Con la esperanza floreciendo en su pecho, deseaba llevar a esa chica especial a ese mismo lugar, para poder escribir juntos una historia única llena de amor y complicidad. Y allí estaba, ella junto a él, sentados, frente a frente.



Envueltos por el aroma tentador de la comida y el murmullo de la gente a su alrededor, comenzaba su noche juntos. Entre risas nerviosas y confesiones honestas, comenzaron a compartir historias de sus vidas, descubriendo coincidencias que parecían demasiado perfectas para ser simples casualidades.



Inmersos en su burbuja, disfrutaron de una cena exquisita. Ella no podía parar de reír y en algunos momentos su cabeza evadía la realidad para imaginarse un futuro junto a él.
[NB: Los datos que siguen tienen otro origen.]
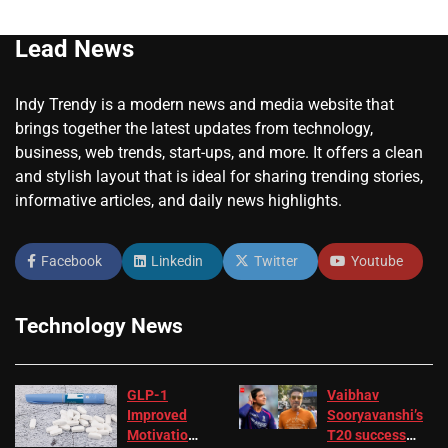
Lead News
Indy Trendy is a modern news and media website that
brings together the latest updates from technology,
business, web trends, start-ups, and more. It offers a clean
and stylish layout that is ideal for sharing trending stories,
informative articles, and daily news highlights.
Facebook
Linkedin
Twitter
Youtube
Technology News
GLP-1
Vaibhav
Improved
Sooryavanshi’s
Motivation
T20 success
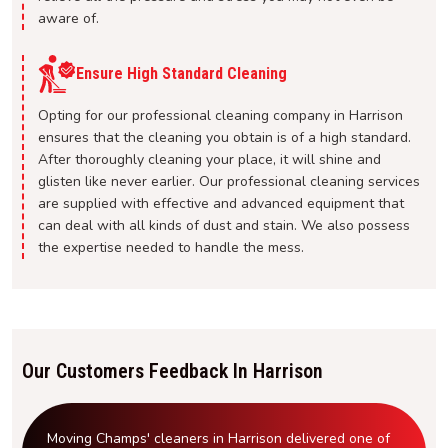
aware of.
Ensure High Standard Cleaning
Opting for our professional cleaning company in Harrison
ensures that the cleaning you obtain is of a high standard.
After thoroughly cleaning your place, it will shine and
glisten like never earlier. Our professional cleaning services
are supplied with effective and advanced equipment that
can deal with all kinds of dust and stain. We also possess
the expertise needed to handle the mess.
Our Customers Feedback In Harrison
Moving Champs' cleaners in Harrison delivered one of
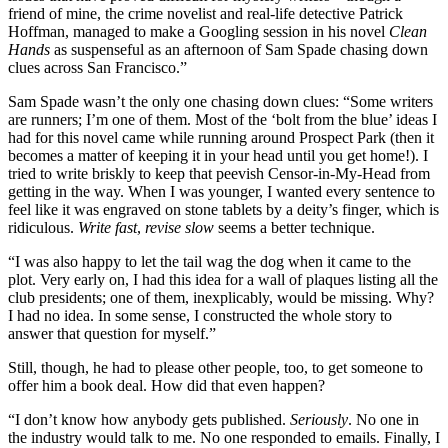
friend of mine, the crime novelist and real-life detective Patrick
Hoffman, managed to make a Googling session in his novel
Clean
Hands
as suspenseful as an afternoon of Sam Spade chasing down
clues across San Francisco.”
Sam Spade wasn’t the only one chasing down clues: “Some writers
are runners; I’m one of them. Most of the ‘bolt from the blue’ ideas I
had for this novel came while running around Prospect Park (then it
becomes a matter of keeping it in your head until you get home!). I
tried to write briskly to keep that peevish Censor-in-My-Head from
getting in the way. When I was younger, I wanted every sentence to
feel like it was engraved on stone tablets by a deity’s finger, which is
ridiculous.
Write fast
,
revise slow
seems a better technique.
“I was also happy to let the tail wag the dog when it came to the
plot. Very early on, I had this idea for a wall of plaques listing all the
club presidents; one of them, inexplicably, would be missing. Why?
I had no idea. In some sense, I constructed the whole story to
answer that question for myself.”
Still, though, he had to please other people, too, to get someone to
offer him a book deal. How did that even happen?
“I don’t know how anybody gets published.
Seriously
. No one in
the industry would talk to me. No one responded to emails. Finally, I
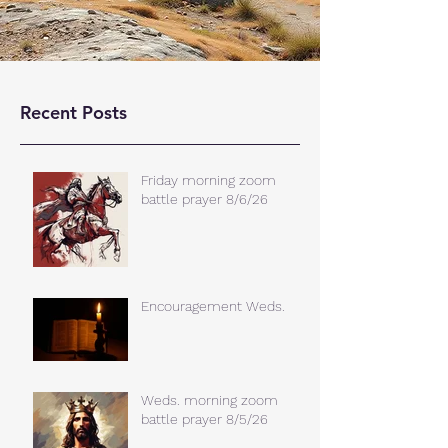
Recent Posts
Friday morning zoom
battle prayer 8/6/26
Encouragement Weds.
Weds. morning zoom
battle prayer 8/5/26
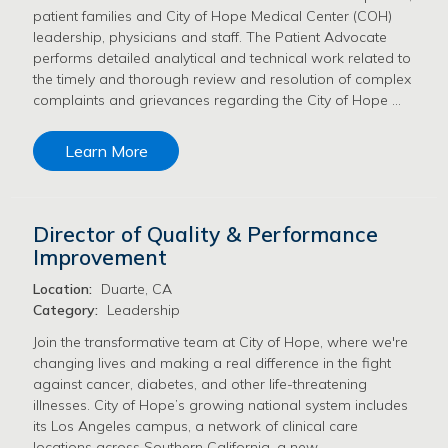
patient families and City of Hope Medical Center (COH)
leadership, physicians and staff. The Patient Advocate
performs detailed analytical and technical work related to
the timely and thorough review and resolution of complex
complaints and grievances regarding the City of Hope …
Learn More
Director of Quality & Performance
Improvement
Location:
Duarte, CA
Category:
Leadership
Join the transformative team at City of Hope, where we're
changing lives and making a real difference in the fight
against cancer, diabetes, and other life-threatening
illnesses. City of Hope’s growing national system includes
its Los Angeles campus, a network of clinical care
locations across Southern California, a new …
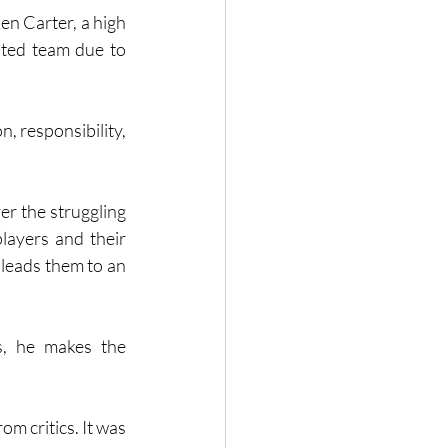
en Carter, a high 
ted team due to 
 responsibility, 
r the struggling 
layers and their 
 leads them to an 
s, he makes the 
m critics. It was 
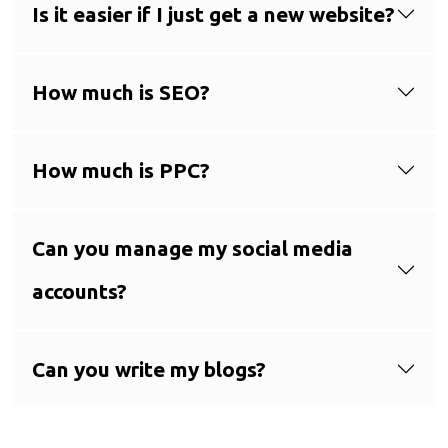
Is it easier if I just get a new website?
How much is SEO?
How much is PPC?
Can you manage my social media
accounts?
Can you write my blogs?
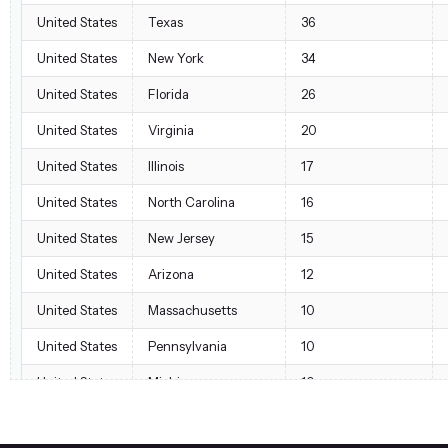
United States
Texas
36
United States
New York
34
United States
Florida
26
United States
Virginia
20
United States
Illinois
17
United States
North Carolina
16
United States
New Jersey
15
United States
Arizona
12
United States
Massachusetts
10
United States
Pennsylvania
10
United States
Michigan
10
United States
Georgia
7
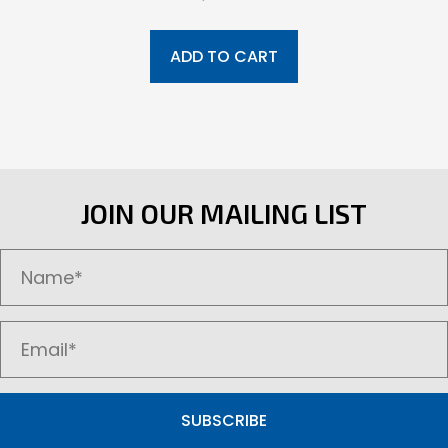
ADD TO CART
JOIN OUR MAILING LIST
SUBSCRIBE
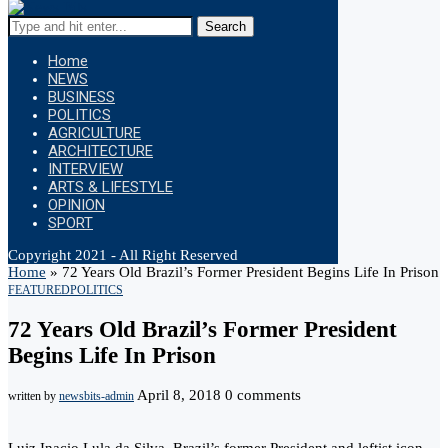
Search
Home
NEWS
BUSINESS
POLITICS
AGRICULTURE
ARCHITECTURE
INTERVIEW
ARTS & LIFESTYLE
OPINION
SPORT
Copyright 2021 - All Right Reserved
Home
»
72 Years Old Brazil’s Former President Begins Life In Prison
FEATURED
POLITICS
72 Years Old Brazil’s Former President
Begins Life In Prison
April 8, 2018
0 comments
written by
newsbits-admin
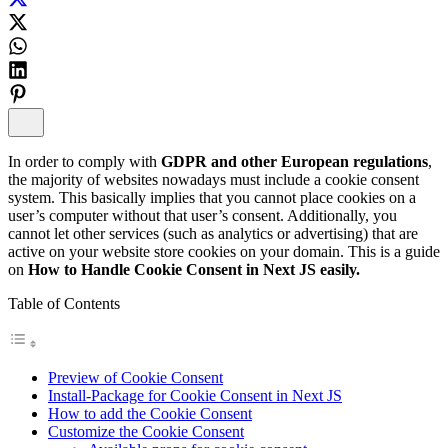
In order to comply with
GDPR and other European regulations
,
the majority of websites nowadays must include a cookie consent
system. This basically implies that you cannot place cookies on a
user’s computer without that user’s consent. Additionally, you
cannot let other services (such as analytics or advertising) that are
active on your website store cookies on your domain. This is a guide
on
How to Handle Cookie Consent in Next JS easily.
Table of Contents
Preview of Cookie Consent
Install-Package for Cookie Consent in Next JS
How to add the Cookie Consent
Customize the Cookie Consent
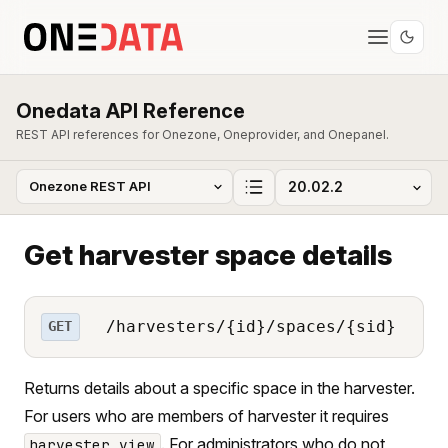
Onedata API Reference
REST API references for Onezone, Oneprovider, and Onepanel.
Get harvester space details
/harvesters/{id}/spaces/{sid}
GET
Returns details about a specific space in the harvester.
For users who are members of harvester it requires
. For administrators who do not
harvester_view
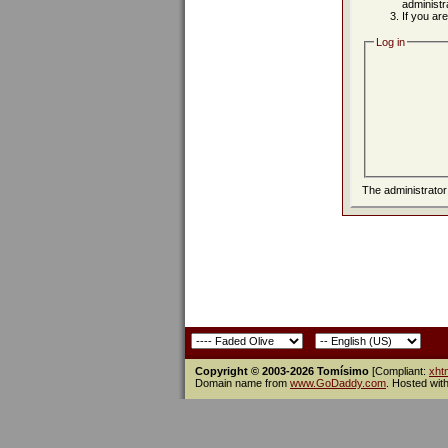
administr
If you ar
Log in
The administrato
Copyright © 2003-2026 Tomísimo
[Compliant:
xht
Domain name from
www.GoDaddy.com
. Hosted wit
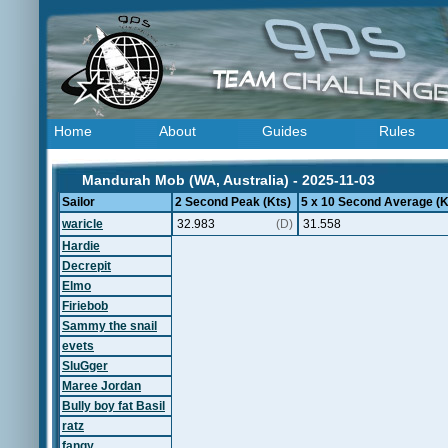
Home
About
Guides
Rules
Mandurah Mob (WA, Australia) - 2025-11-03
Sailor
2 Second Peak (Kts)
5 x 10 Second Average (K
waricle
32.983
(D)
31.558
Hardie
Decrepit
Elmo
Firiebob
Sammy the snail
evets
SluGger
Maree Jordan
Bully boy fat Basil
ratz
fangy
Y es que los nervios del principio se fueron transformando en una atmósfera de complicidad y confort, donde cada risa compartida y cada gesto amable consolidaba el vínculo entre ellos.



Pasaron las horas y el joven camarero que les acompañó a la mesa les tuvo que avisar que estaban a punto de cerrar. Él la llevo a casa y antes de bajarse del coche se despidieron con lo que ambos llevaban desando toda la noche un beso, un beso que sellaba el inicio de una nueva historia llena de emociones y posibilidades, dejando en sus labios el dulce sabor del amor recién descubierto.